┌─ DATA FOR ANALYSIS
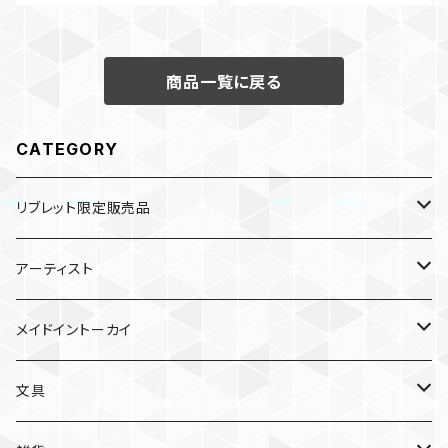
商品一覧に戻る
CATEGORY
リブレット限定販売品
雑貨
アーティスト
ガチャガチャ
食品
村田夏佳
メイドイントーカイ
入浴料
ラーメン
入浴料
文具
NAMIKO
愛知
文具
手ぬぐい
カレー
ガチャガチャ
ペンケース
└─
┌─ DATA FOR ANALYSIS
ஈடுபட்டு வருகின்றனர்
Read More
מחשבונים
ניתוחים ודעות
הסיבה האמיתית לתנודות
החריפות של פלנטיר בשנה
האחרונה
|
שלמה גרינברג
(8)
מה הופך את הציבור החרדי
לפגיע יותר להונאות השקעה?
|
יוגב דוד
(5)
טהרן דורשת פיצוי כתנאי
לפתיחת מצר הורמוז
└─
┌─ DATA FOR ANALYSIS
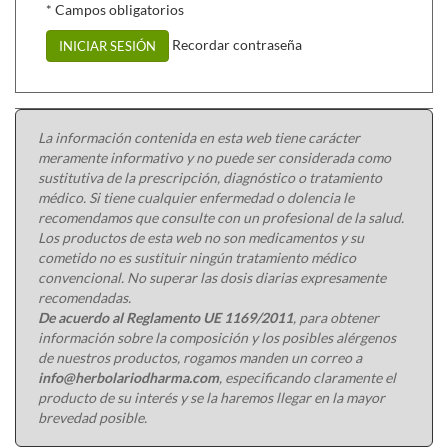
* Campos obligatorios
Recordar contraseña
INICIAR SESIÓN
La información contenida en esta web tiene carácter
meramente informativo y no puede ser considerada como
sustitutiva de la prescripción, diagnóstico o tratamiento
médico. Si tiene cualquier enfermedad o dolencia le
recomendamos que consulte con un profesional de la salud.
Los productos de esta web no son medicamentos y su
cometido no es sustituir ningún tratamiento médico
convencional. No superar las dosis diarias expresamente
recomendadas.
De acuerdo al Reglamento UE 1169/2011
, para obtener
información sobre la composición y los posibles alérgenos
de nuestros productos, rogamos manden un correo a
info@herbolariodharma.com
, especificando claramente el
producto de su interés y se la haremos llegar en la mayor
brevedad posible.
└─
In the records above, the line with "ஈடுபட்டு வருகின்றனர்" marks the start and the line with "לפתיחת מצר הורמוז" marks the end; copy that stretch exactly, both lines included, and nothing else.

EXERCISE SOLUTION ▸
ஈடுபட்டு வருகின்றனர்
Read More
מחשבונים
ניתוחים ודעות
הסיבה האמיתית לתנודות
החריפות של פלנטיר בשנה
האחרונה
|
שלמה גרינברג
(8)
מה הופך את הציבור החרדי
לפגיע יותר להונאות השקעה?
|
יוגב דוד
(5)
טהרן דורשת פיצוי כתנאי
לפתיחת מצר הורמוז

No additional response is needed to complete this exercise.